* [WHAT IS BEING ASKED] Everything in the data except the pictures belongs in your answer, copied exactly.

* [MATERIAL PROVIDED]
········

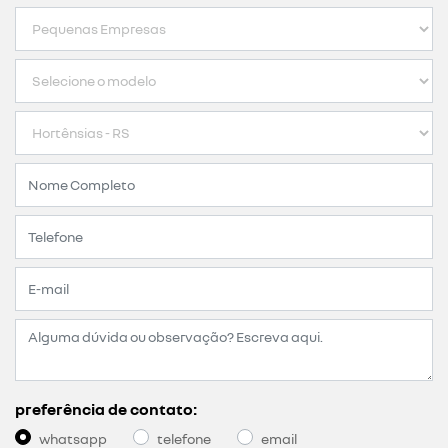
preferência de contato:
whatsapp
telefone
email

········

* [SOLUTION TO THIS EXERCISE]
preferência de contato:
whatsapp
telefone
email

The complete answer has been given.